Valley Fever

<em>Valley Fever</em>

Over the Grapevine down into the Central Valley, you travel through the dried-up hills of the Tejon Pass with the blond grass and parched landscape. You pass the water museum and Pyramid Lake and Smokey Bear Road and you pass through a little town called Gorman split by the highway with two fast- food restaurants and two gas stations and one vintage furniture store. There are signs advising drivers to turn off their air-conditioning to avoid overheating. An hour and a half north of Hollywood, you crest and descend toward a 23,000-square-mile quilted valley floor in varying shades of brown and green. More than twenty thousand acres of the best land in that valley belonged to Dad. He had assembled his ranch entirely on his own, beginning with one hundred acres his parents had bequeathed.

On the road from Bakersfield to Fresno, the farms on either side have small blue signs identifying what’s grown there: table grapes, wine grapes, pomegranates. English walnuts, peaches, nectarines, almonds. Apricots, pistachios, plums. For years there were oranges, but the oranges were replaced by clementines and soon after the clementines were replaced by pistachios. Everyone grows pistachios these days, or almonds. Even the packing house that used to bundle small wooden boxes of tangerines now sorts and distributes nuts. I can tell the difference between the peaches and the nectarines before I see the sign: the leaves of the nectarine tree start to go brown earlier in the summer.
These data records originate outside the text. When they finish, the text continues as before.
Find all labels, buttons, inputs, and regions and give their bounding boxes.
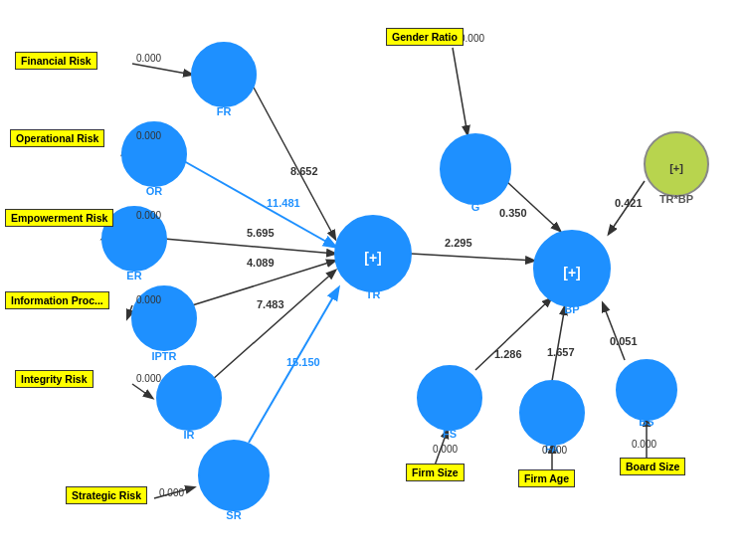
value-fr-tr: 8.652 — [290, 165, 318, 177]
label-fs: FS — [443, 428, 457, 440]
val-fs-0: 0.000 — [433, 444, 458, 455]
node-sr[interactable] — [199, 441, 269, 510]
path-bs-bp — [603, 303, 625, 360]
node-fa[interactable] — [520, 381, 584, 445]
path-tr-bp — [411, 254, 534, 261]
val-fr-0: 0.000 — [136, 53, 161, 64]
node-g[interactable] — [441, 134, 510, 204]
value-or-tr: 11.481 — [267, 197, 300, 209]
val-or-0: 0.000 — [136, 130, 161, 141]
value-ir-tr: 7.483 — [257, 298, 284, 310]
label-g: G — [471, 201, 480, 213]
val-bs-0: 0.000 — [632, 439, 656, 450]
value-trbp-bp: 0.421 — [615, 197, 643, 209]
label-tr: TR — [366, 288, 381, 300]
box-integrity-risk: Integrity Risk — [15, 370, 93, 388]
box-strategic-risk: Strategic Risk — [66, 486, 147, 504]
val-ir-0: 0.000 — [136, 373, 161, 384]
box-firm-age: Firm Age — [518, 469, 575, 487]
bp-plus-label: [+] — [563, 265, 581, 280]
label-bs: BS — [639, 416, 653, 428]
label-trbp: TR*BP — [659, 193, 693, 205]
value-bs-bp: 0.051 — [610, 335, 638, 347]
value-sr-tr: 15.150 — [286, 356, 320, 368]
line-integrity-risk — [132, 384, 152, 398]
box-gender-ratio: Gender Ratio — [386, 28, 464, 46]
value-fs-bp: 1.286 — [494, 348, 522, 360]
label-er: ER — [126, 270, 141, 281]
label-ir: IR — [184, 429, 195, 441]
node-bs[interactable] — [617, 360, 676, 420]
value-fa-bp: 1.657 — [547, 346, 575, 358]
path-diagram: [+] [+] [+] 8.652 11.481 5.695 4.089 7.4… — [0, 0, 746, 560]
box-firm-size: Firm Size — [406, 464, 465, 481]
val-er-0: 0.000 — [136, 210, 161, 221]
node-ir[interactable] — [157, 366, 221, 430]
value-er-tr: 5.695 — [247, 227, 275, 239]
val-fa-0: 0.000 — [542, 445, 567, 456]
path-er-tr — [164, 239, 335, 254]
tr-plus-label: [+] — [364, 250, 382, 266]
val-iptr-0: 0.000 — [136, 294, 161, 305]
box-empowerment-risk: Empowerment Risk — [5, 209, 113, 227]
val-sr-0: 0.000 — [159, 487, 184, 498]
label-fr: FR — [217, 105, 232, 117]
box-operational-risk: Operational Risk — [10, 129, 104, 147]
label-iptr: IPTR — [151, 350, 176, 362]
path-fr-tr — [254, 88, 335, 239]
value-g-bp: 0.350 — [499, 207, 527, 219]
value-tr-bp: 2.295 — [445, 237, 472, 249]
line-gender-ratio — [453, 48, 467, 134]
node-fr[interactable] — [192, 43, 256, 106]
node-fs[interactable] — [418, 366, 481, 430]
trbp-plus-label: [+] — [669, 162, 683, 174]
value-iptr-tr: 4.089 — [247, 257, 275, 269]
box-information-proc: Information Proc... — [5, 291, 109, 309]
box-board-size: Board Size — [620, 458, 685, 475]
diagram-canvas: [+] [+] [+] 8.652 11.481 5.695 4.089 7.4… — [0, 0, 746, 560]
line-financial-risk — [132, 64, 192, 75]
label-bp: BP — [564, 303, 579, 315]
path-fa-bp — [552, 306, 565, 381]
label-sr: SR — [226, 509, 241, 521]
box-financial-risk: Financial Risk — [15, 52, 97, 70]
label-or: OR — [146, 185, 163, 197]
Anne can’t even tell the almonds from apricots.

Before Gorman there was a sign advertising Guns and wine: This Exit. Farther on, a billboard with a rejoicing grandmother said Bingo! Where shouting is fun! Other signs reminded us that Jesus Is Lord, Abortion Stops a Beating Heart, and No Water = No Jobs.

White grapes were getting picked: Thompsons, chardonnay, sauvignon. The chenin blanc and some of the early viognier. Picking started in the south and followed the weather north. From the Grapevine to Bakersfield, pickups and water tents and harvesting trucks lined up against the fences of the highway. When Bakersfield was done, Tulare would get started, and Visalia, and Selma, and then Fresno and the north.

Past the dairies in Hanford, you could smell the cows for twenty miles.

Fresno smelled like dust and the start of rotting fruit. It was afternoon when we arrived and the sun was high and hot. Once we got out of the center of town, off the 99 down Avenue 7 halfway to Firebaugh, through the vineyards on the one-lane road to the house, you could begin to smell the briny river and the algae that grows up the sides of canals. It had been the third bad year in a row for water; the canals were nearly empty. The smell of the river and the dust in the vineyards always made me homesick, homesick while I was standing right there at home.